**What you need to do**
Work out the number of lines in the listing that include the string "visitors". Reply with that number alone.

'''

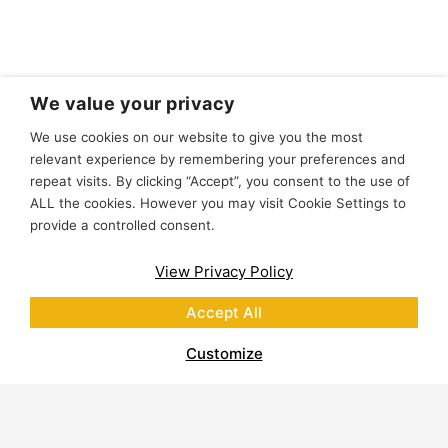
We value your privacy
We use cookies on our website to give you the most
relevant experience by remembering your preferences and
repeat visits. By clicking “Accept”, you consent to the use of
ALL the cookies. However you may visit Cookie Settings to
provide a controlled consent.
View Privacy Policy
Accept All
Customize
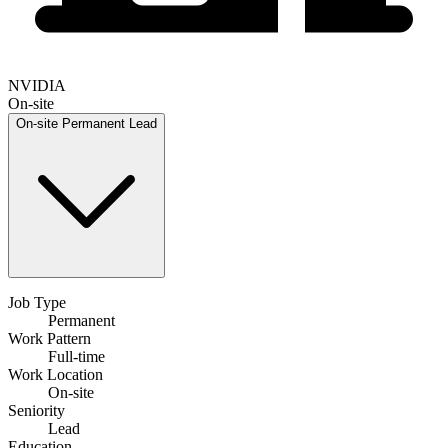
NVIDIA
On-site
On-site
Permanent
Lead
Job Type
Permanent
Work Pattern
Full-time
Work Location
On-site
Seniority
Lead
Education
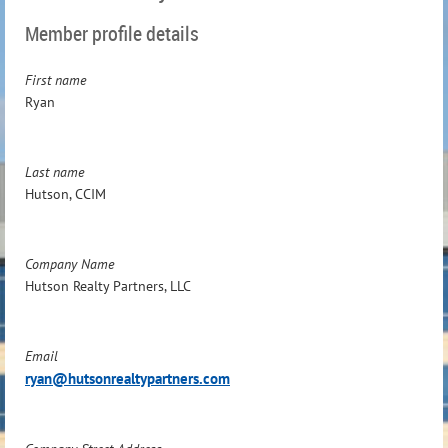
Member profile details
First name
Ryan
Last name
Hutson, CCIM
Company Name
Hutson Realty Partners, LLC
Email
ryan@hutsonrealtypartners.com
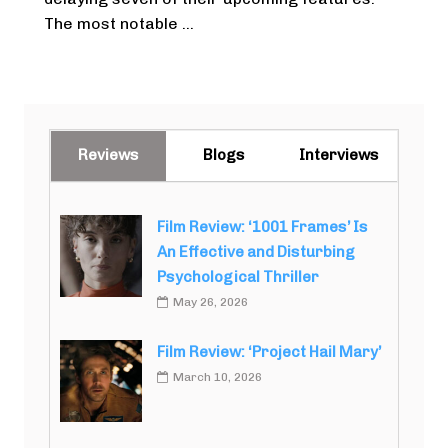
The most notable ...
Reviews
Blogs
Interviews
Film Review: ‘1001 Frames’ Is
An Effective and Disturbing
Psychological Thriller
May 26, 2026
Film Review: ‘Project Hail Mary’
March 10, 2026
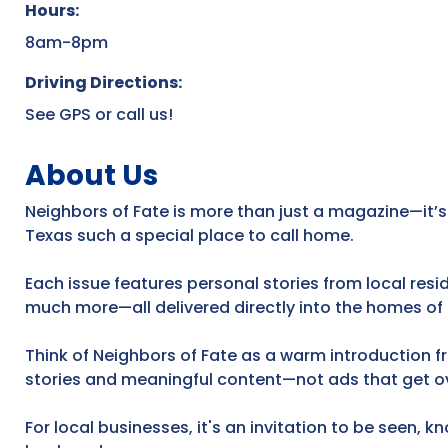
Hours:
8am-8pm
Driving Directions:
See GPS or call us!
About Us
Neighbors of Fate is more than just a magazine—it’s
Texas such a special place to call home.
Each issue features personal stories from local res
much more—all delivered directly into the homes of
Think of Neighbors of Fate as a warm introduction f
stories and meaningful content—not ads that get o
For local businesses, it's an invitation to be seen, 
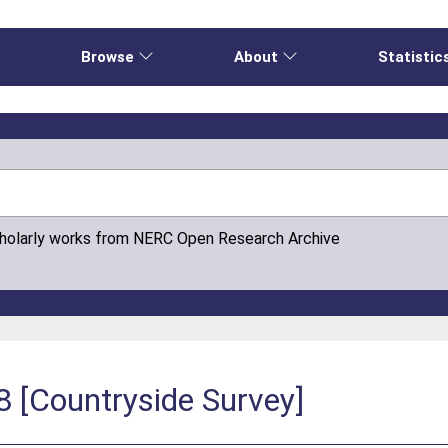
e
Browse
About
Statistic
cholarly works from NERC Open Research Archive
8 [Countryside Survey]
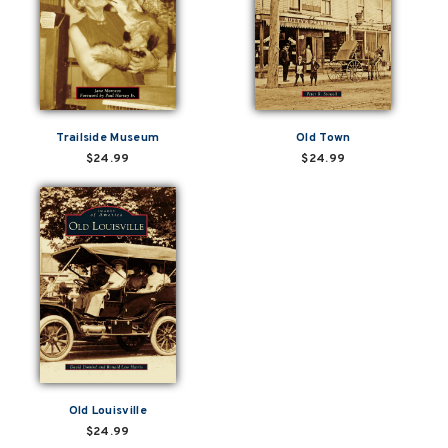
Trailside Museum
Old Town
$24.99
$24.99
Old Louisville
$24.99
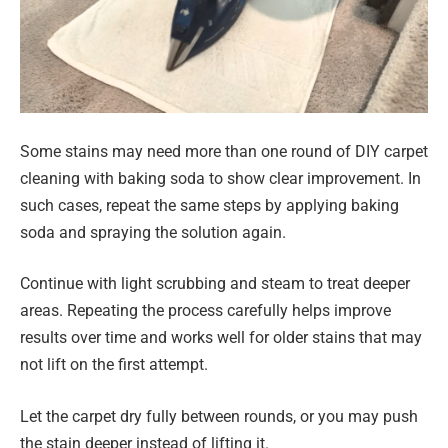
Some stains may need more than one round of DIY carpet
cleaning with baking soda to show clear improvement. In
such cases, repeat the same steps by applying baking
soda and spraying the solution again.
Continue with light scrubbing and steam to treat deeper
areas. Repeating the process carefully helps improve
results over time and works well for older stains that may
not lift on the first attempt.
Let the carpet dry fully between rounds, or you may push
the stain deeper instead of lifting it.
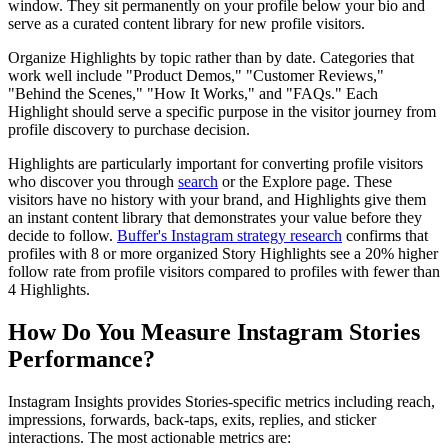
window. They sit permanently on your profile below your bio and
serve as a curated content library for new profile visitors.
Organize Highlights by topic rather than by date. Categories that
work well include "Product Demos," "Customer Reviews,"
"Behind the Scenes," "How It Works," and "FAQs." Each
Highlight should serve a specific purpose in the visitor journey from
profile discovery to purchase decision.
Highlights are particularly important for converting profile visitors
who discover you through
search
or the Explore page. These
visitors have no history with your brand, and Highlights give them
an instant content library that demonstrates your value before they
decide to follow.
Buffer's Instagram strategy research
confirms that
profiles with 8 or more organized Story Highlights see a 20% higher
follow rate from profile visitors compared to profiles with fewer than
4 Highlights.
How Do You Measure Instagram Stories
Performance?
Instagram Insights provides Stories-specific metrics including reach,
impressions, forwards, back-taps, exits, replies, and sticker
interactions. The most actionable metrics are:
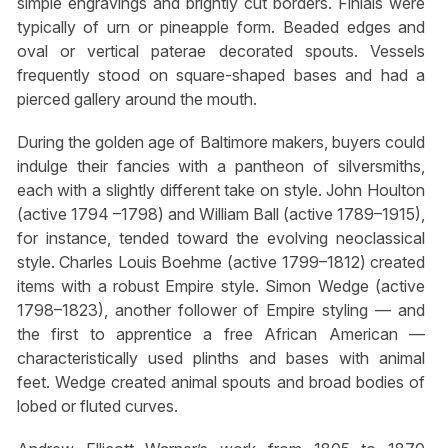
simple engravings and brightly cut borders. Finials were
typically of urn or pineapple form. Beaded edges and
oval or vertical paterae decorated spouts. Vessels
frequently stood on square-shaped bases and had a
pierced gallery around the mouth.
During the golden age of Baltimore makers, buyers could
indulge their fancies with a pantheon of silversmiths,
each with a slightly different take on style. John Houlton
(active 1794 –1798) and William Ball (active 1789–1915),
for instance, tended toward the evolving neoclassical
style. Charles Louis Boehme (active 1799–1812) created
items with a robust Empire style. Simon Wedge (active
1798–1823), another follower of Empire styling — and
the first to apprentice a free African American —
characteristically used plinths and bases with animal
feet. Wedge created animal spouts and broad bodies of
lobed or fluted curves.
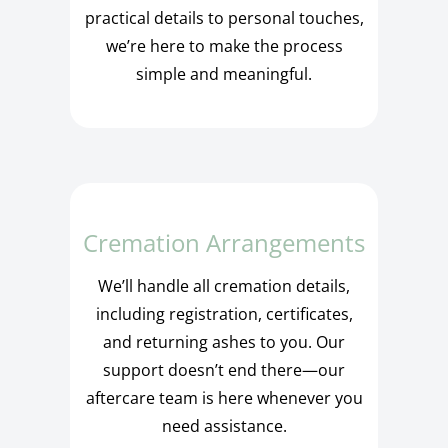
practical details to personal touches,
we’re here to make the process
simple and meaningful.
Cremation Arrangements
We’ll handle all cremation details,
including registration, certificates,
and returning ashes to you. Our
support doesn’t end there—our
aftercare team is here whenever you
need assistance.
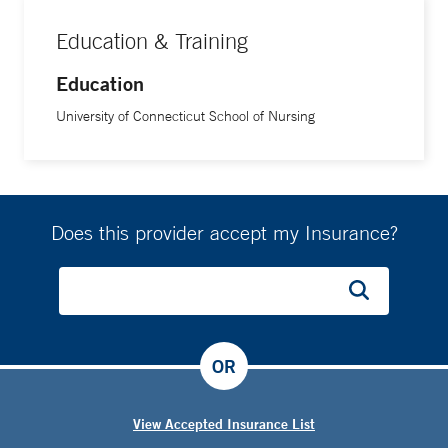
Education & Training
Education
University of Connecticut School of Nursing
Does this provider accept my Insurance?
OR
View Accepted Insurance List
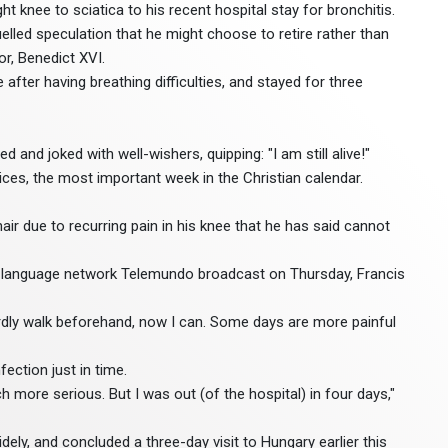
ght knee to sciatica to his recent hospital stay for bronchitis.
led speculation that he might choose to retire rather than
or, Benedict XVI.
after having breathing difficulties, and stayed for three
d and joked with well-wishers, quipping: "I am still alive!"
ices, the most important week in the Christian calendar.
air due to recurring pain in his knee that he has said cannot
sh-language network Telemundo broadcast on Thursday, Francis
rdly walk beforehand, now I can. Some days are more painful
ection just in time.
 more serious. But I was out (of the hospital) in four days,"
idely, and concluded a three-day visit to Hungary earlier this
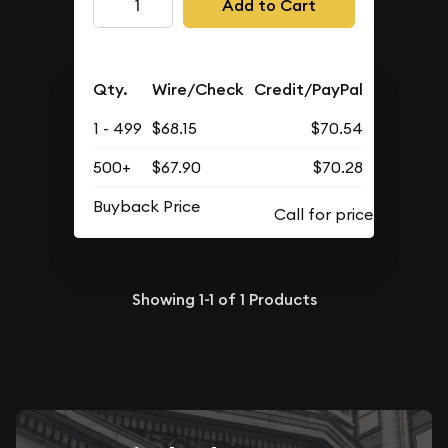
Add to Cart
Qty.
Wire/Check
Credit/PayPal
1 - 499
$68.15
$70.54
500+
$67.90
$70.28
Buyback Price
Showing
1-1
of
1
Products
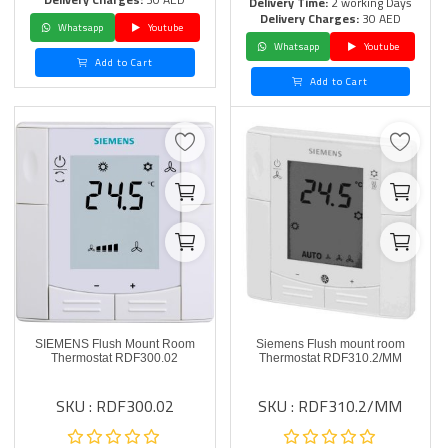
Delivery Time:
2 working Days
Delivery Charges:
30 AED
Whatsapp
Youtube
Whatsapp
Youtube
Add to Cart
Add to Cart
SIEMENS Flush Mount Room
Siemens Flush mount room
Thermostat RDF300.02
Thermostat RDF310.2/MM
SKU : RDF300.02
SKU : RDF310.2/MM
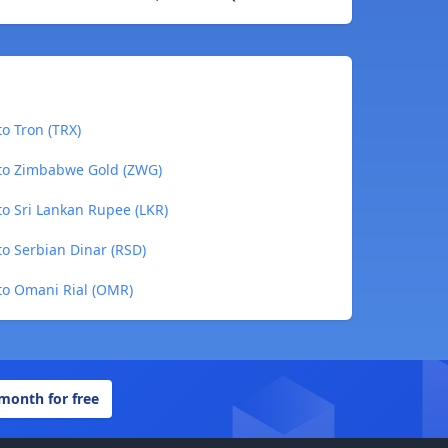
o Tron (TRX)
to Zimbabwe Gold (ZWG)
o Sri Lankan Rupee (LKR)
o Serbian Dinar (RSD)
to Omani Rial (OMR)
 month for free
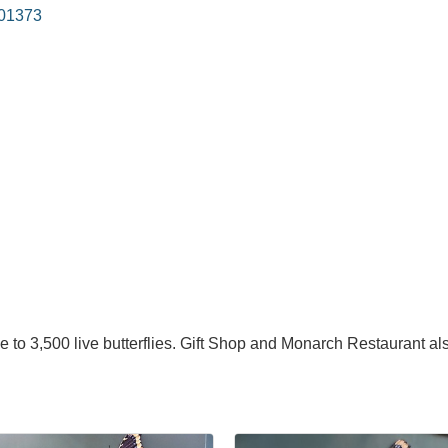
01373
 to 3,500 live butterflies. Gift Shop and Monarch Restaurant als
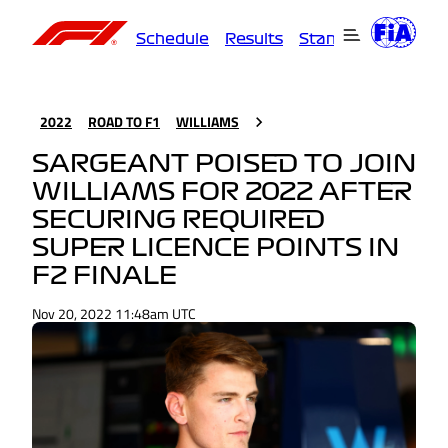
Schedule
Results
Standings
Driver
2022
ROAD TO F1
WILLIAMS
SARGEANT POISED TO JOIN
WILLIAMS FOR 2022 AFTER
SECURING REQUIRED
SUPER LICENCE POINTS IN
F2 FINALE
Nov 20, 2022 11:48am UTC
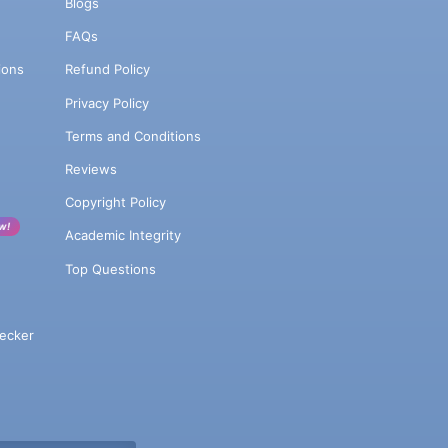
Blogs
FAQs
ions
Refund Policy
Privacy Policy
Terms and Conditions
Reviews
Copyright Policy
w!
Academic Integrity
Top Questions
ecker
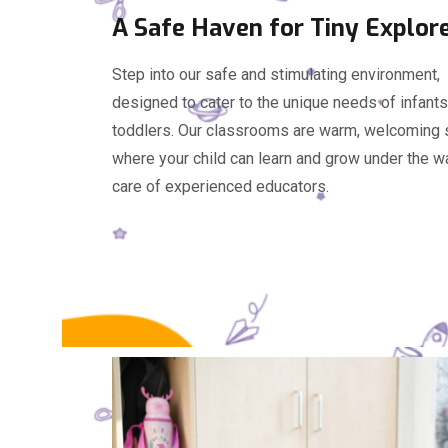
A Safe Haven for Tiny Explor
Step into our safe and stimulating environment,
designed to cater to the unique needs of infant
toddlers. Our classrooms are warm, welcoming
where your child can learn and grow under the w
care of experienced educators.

'''

**Result of this exercise**
4